A discussion about creating a new metric for understanding blogs is something I think the community should have the chance to participate in to find a different way of perceiving a blog, or the ripples a blog makes. Partly I believe this because of the frustration people express about Google's secret algorithm for pagerank, where they feel something this powerful should not be secret (update: the algorithm is not secret but the ordering of the search results is secret). And partly because I see that blogging is a opportunity for people to talk transparently, so why shouldn't the algorithm used to express our weight in the blogosphere also be open. Bloggers should have input about the importance of one social gesture over another, one metric over another, and know what it is that is included because it will be used to describe them. And also, I cannot assume that the ways I read blogs is the same as everyone else, so I'd rather have a community algorithm in the sense that the community has commented on the weight of some metrics over others within the algorithm, and not just assume that the ways I or others weight these gestures in our blog search are correct for everyone.
A closed algorithm is purported to be a kind of spam control, as opposed to an algorithm that is open. But a community based standard means the community can help police those that try to game it, if we put in place mechanisms to flag those who abuse the system. Transparency as it exists in open source software, and as it should exist here, is the opposite of security by obscurity. But creating this is also an experiment, and help is needed in order to make creating a community based algorithm possible.
Currently, blogs are measured in systems like Technorati or ranked in PubSub by links or by number of subscribers to a feed in Feedster. In particular, these are the not very interesting, subtle or telling measures used to make indexes like the Technorati Top 100 or the PubSub 100 or the Feedster 100. In Particular, the Technorati Top 100 is based purely on inbound links. All of these lists tend to favor those who blog in more general, popular topic areas, and not those who are specialists in an area.

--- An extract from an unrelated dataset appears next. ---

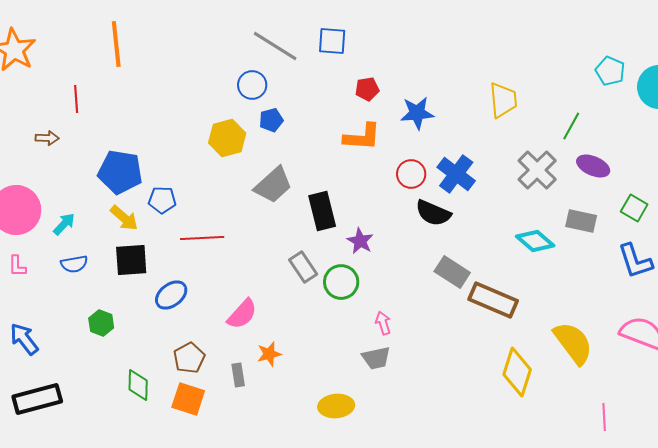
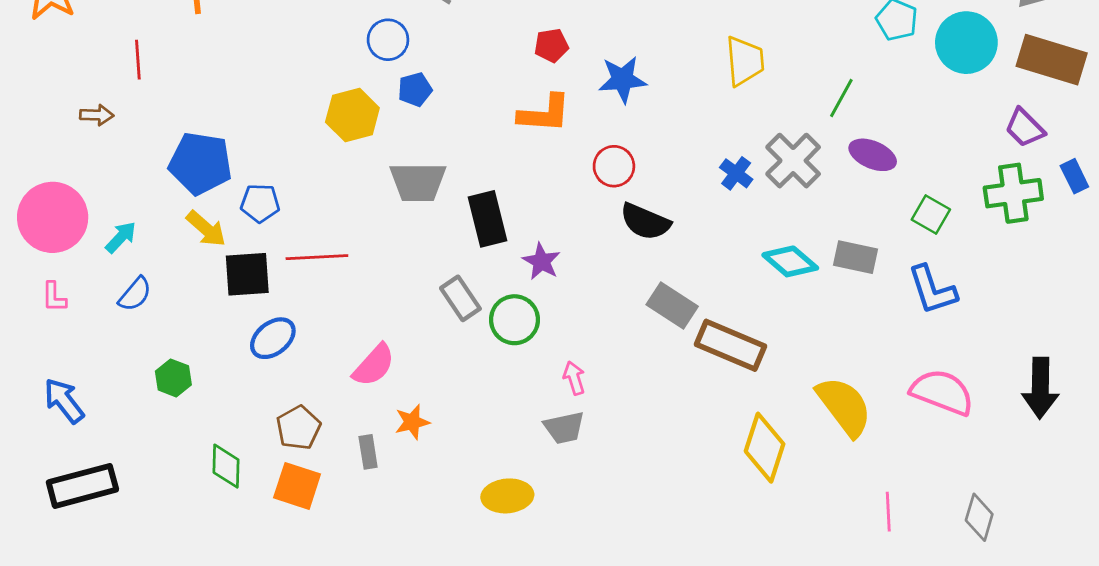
blue cross: (456, 174) -> (736, 173), moved, size x0.6
gray trapezoid: (273, 185) -> (418, 182), turned 42
gray rectangle: (581, 221) -> (856, 257), moved
black square: (131, 260) -> (247, 274), moved
blue semicircle: (74, 264) -> (135, 294), turned -40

For many bloggers the relevant sphere of influence is not overall popularity, as those indexes express. It's influence and connection within a community. And the relevant measure of connection isn't the number of connections -- it's the depth and impact of those connections. This is about celebrating the niche, and measuring engagement over time.
Links alone are not a good metric for authority. There are several reasons for this. But the most important, I think is that as consequence for the blogosphere, it harms the way people see blogging. People know some bloggers want influence; many bloggers know they want it too, though many others don't want it at all. Counting links is very much like counting subscriptions to magazines in order to sell ads, as far as comparing it to a number not reflective of what is actually going on with the media it's meant to reflect. Link counts alone are an analog media model, but online media is dynamic, and what is digital often has the possibility of getting much closer to finding smaller, more granular, and more interesting ways of perceiving things, that are much more interesting, and orthogonal to legacy media models counting eyeballs.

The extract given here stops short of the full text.